Company: Bloxstaking
Position: Senior Site Reliability Engineer
Responsibilities:
- Design and implement infrastructure and tools that empower product teams to rapidly and securely iterate, emphasizing reliability and automation.
- Influence the strategic direction of infrastructure and operational practices, ensuring the organization is well-positioned to scale and support growth.
- Take a proactive role in the resolution of production issues, ensuring preparedness to handle incidents and enabling blameless learning from them.
- Work closely with product teams on production deployments, release management, and incident handling, aiming for seamless operations.
- Offer technical expertise and input to support continual adoption and modernization of the platform and infrastructure.
- Build and deploy AI-powered tooling (autonomous coding agents, LLM-assisted CI/CD, automated incident triage) that makes the engineering organization more productive, including sandboxed environments where agents can write, test, and verify code.
- Foster a culture of continuous learning and improvement, encouraging constructive review and adaptation processes.
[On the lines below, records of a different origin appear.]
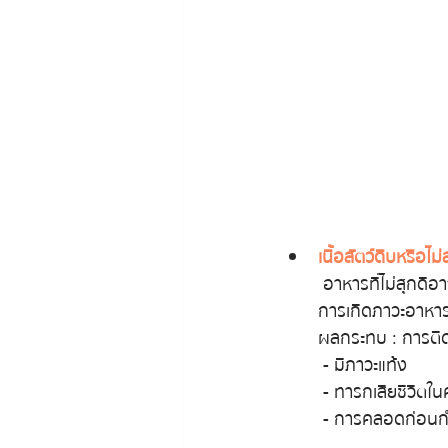
เนื้อสัตว์ดิบหรือไม่ส
 อาหารที่ไม่สุกดีอาจจะมีแบคทีเรียที่สามารถเป็นอันตรายต่อการตั้งครรภ์ เป็นการเพิ่มความเสี่ยงของ
การเกิดภาวะอาหาร
ผลกระทบ : การติด
 - มีภาวะแท้ง
 - ทารกเสียชีวิตใน
 - การคลอดก่อนก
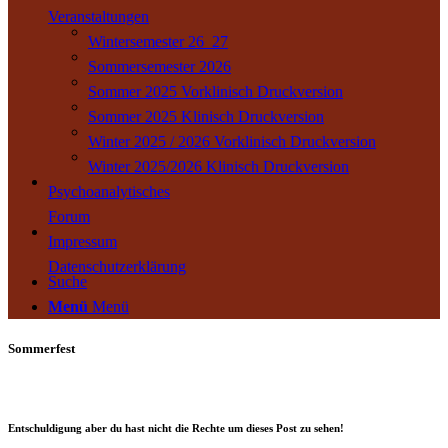
Veranstaltungen
Wintersemester 26_27
Sommersemester 2026
Sommer 2025 Vorklinisch Druckversion
Sommer 2025 Klinisch Druckversion
Winter 2025 / 2026 Vorklinisch Druckversion
Winter 2025/2026 Klinisch Druckversion
Psychoanalytisches
Forum
Impressum
Datenschutzerklärung
Suche
Menü
Menü
Sommerfest
Entschuldigung aber du hast nicht die Rechte um dieses Post zu sehen!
Your Experience & Qualifications:
- Kubernetes expertise, with a strong understanding of its core concepts and the ability to manage and maintain clusters.
- Expertise with modern cloud-native tools, e.g. ArgoCD for GitOps, Terraform/Crossplane for IaC, and the Grafana LGTM stack (Loki, Grafana, Tempo, Mimir) for observability.
- 3-5 years of experience in using Infrastructure as Code and tools for cloud provisioning (must).
- 3-5 years of practice in development and scripting in languages like Go, Python, or similar (must).
- Proficient in both written and spoken English, with exceptional communication abilities.
- Expertise with Linux environments, containerization, and cloud technologies.
- Comprehensive knowledge of production management concepts for distributed systems.
- 3-5 years in operational roles, overseeing production settings.
- AI fluency, including daily use of AI coding tools and the ability to build and deploy LLM-powered developer tooling and autonomous agents.
- Networking knowledge; bonus for service mesh experience, platform engineering, and cross-cloud networking.
- Familiarity with the Ethereum ecosystem, staking, and blockchain technologies (advantage).